2. Target "Golden" KPIs

Ensure that your organization's most critical metrics are heavily represented. If your team relies on "Gross Margin" or "Daily Active Users," create multiple test questions that derive these metrics in different ways to ensure the semantic definition remains stable.

3. Test for Edge Cases & Nulls

The model needs to handle data anomalies gracefully. Include questions such as:

Zero Results: Queries that should correctly return no data (e.g., “Sales in Antarctica”).
Ambiguity: Queries using synonyms or business slang to ensure the semantic layer maps them correctly (e.g., using "bookings" vs. "orders").
Null Handling: Queries on columns that may contain partial data.

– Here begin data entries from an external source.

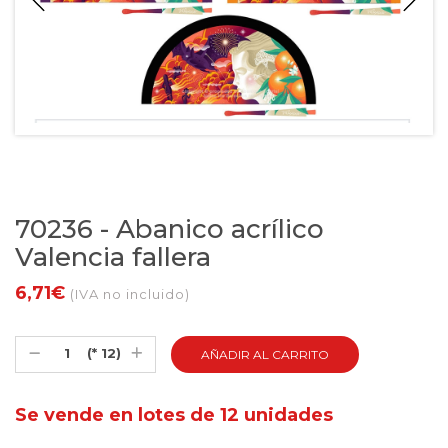
70236 - Abanico acrílico
Valencia fallera
6,71€
(IVA no incluido)
(* 12)
Se vende en lotes de 12 unidades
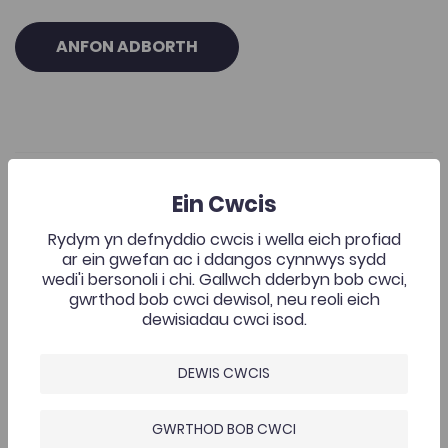
ANFON ADBORTH
Casgliadau Cysylltiedig
Ein Cwcis
Rydym yn defnyddio cwcis i wella eich profiad
T. Robin Chapman a Dafydd Sills-Jones, 'Ar wasgar hyd y 
ar ein gwefan ac i ddangos cynnwys sydd
Add to favourite
wedi'i bersonoli i chi. Gallwch dderbyn bob cwci,
Dyddiad cyhoeddi: 2011
Add to favourites
gwrthod bob cwci dewisol, neu reoli eich
T. Robin Chapman a Dafydd Sills-Jones, 'Ar
dewisiadau cwci isod.
wasgar hyd y fro': Arbrawf mewn darllen
rhyngddisgyblaethol' (2011)...
DEWIS CWCIS
1.9K
Tagiau
Cymraeg
Teledu a Chyfryngau
GWRTHOD BOB CWCI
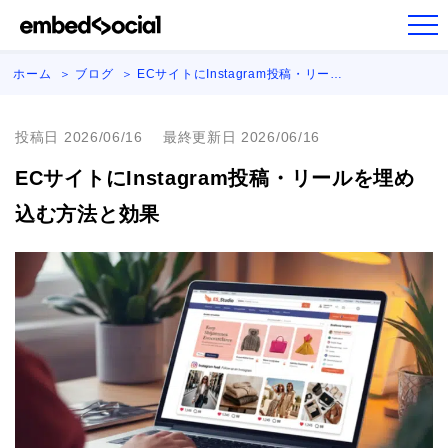
ホーム
ブログ
ECサイトにInstagram投稿・リー…
投稿日 2026/06/16
最終更新日 2026/06/16
ECサイトにInstagram投稿・リールを埋め
込む方法と効果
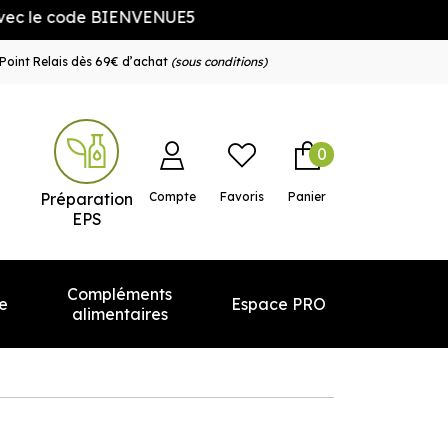
e code BIENVENUE5
Point Relais dès 69€ d’achat
(sous conditions)
0
e service
Préparation
Compte
Favoris
Panier
EPS
Compléments
e
Espace PRO
alimentaires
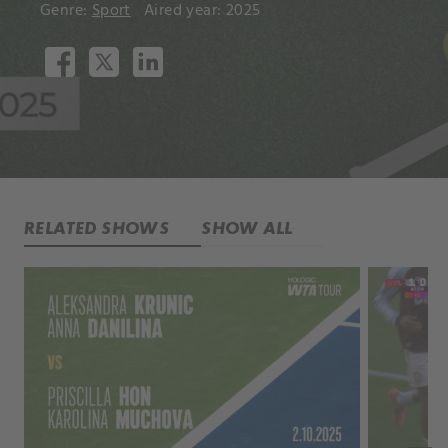
Genre:
Sport
Aired year: 2025
RELATED SHOWS
SHOW ALL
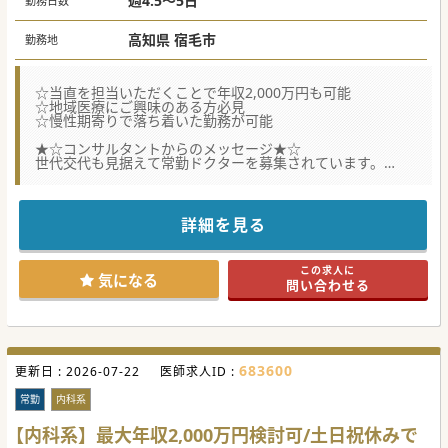
週4.5～5日
勤務日数
高知県 宿毛市
勤務地
☆当直を担当いただくことで年収2,000万円も可能
☆地域医療にご興味のある方必見
☆慢性期寄りで落ち着いた勤務が可能
★☆コンサルタントからのメッセージ★☆
世代交代も見据えて常勤ドクターを募集されています。
地域医療を経験されたいドクターにもオススメの求人です。
お気軽にお問い合わせください♪
#秋入職可
詳細を見る
この求人に
気になる
問い合わせる
683600
更新日 :
2026-07-22
医師求人ID :
常勤
内科系
【内科系】最大年収2,000万円検討可/土日祝休みで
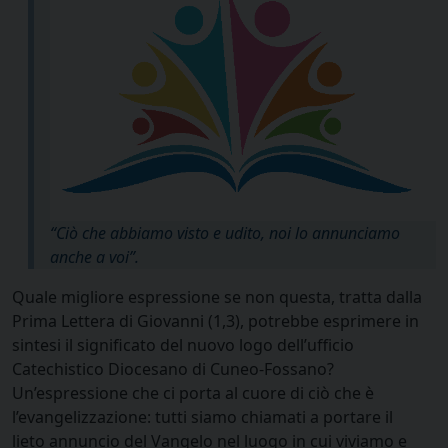
“Ciò che abbiamo visto e udito, noi lo annunciamo
anche a voi”.
Quale migliore espressione se non questa, tratta dalla
Prima Lettera di Giovanni (1,3), potrebbe esprimere in
sintesi il significato del nuovo logo dell’ufficio
Catechistico Diocesano di Cuneo-Fossano?
Un’espressione che ci porta al cuore di ciò che è
l’evangelizzazione: tutti siamo chiamati a portare il
lieto annuncio del Vangelo nel luogo in cui viviamo e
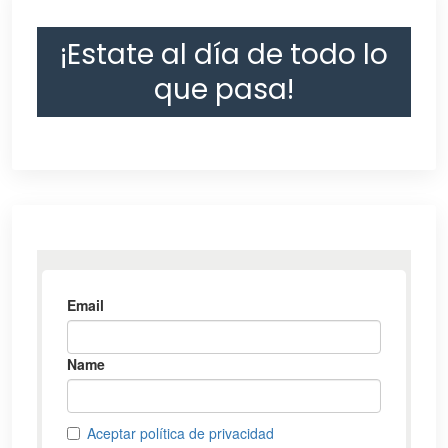
¡Estate al día de todo lo
que pasa!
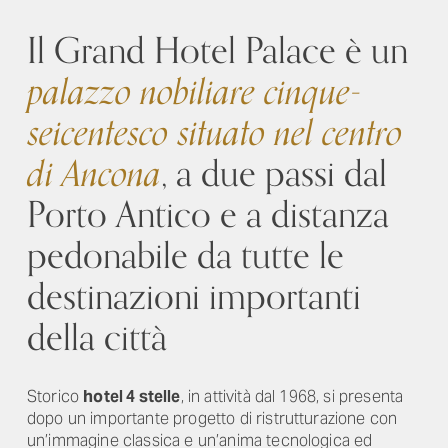
Il Grand Hotel Palace è un
palazzo nobiliare cinque-
seicentesco situato nel centro
di Ancona
, a due passi dal
Porto Antico e a distanza
pedonabile da tutte le
destinazioni importanti
della città
Storico
hotel 4 stelle
, in attività dal 1968, si presenta
dopo un importante progetto di ristrutturazione con
un’immagine classica e un’anima tecnologica ed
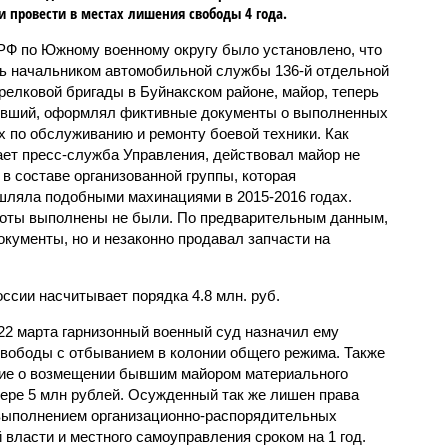
и провести в местах лишения свободы 4 года.
Ф по Южному военному округу было установлено, что
ь начальником автомобильной службы 136-й отдельной
релковой бригады в Буйнакском районе, майор, теперь
вший, оформлял фиктивные документы о выполненных
х по обслуживанию и ремонту боевой техники. Как
ет пресс-служба Управления, действовал майор не
 в составе организованной группы, которая
ляла подобными махинациями в 2015-2016 годах.
боты выполнены не были. По предварительным данным,
кументы, но и незаконно продавал запчасти на
сии насчитывает порядка 4.8 млн. руб.
22 марта гарнизонный военный суд назначил ему
 свободы с отбыванием в колонии общего режима. Также
ние о возмещении бывшим майором материального
ере 5 млн рублей. Осужденный так же лишен права
 выполнением организационно-распорядительных
 власти и местного самоуправления сроком на 1 год.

4. Test Fixed Time Dimensions

For regression testing and consistent validation, all time-based queries must use fixed, non-moving dates. This ensures the Expected Data Output is stable over time, allowing for a reliable comparison.

Avoid: Dynamic phrases like "last month," "yesterday," or "Year to Date."
Use Fixed Parameters: Specify exact date ranges in your prompts and reference SQL.
- Prompt Example: “Show total sales for the entire month of October 2024.”
Granularity: Test aggregation by day, week, month, and year within these fixed periods to ensure the semantic model is generating the correct aggregation or grouping logic.

Pro Tip: Start small with a "Smoke Test" set containing your top 10 most used queries. Once that is stable, expand into a "Deep Regression" set covering the edge cases above.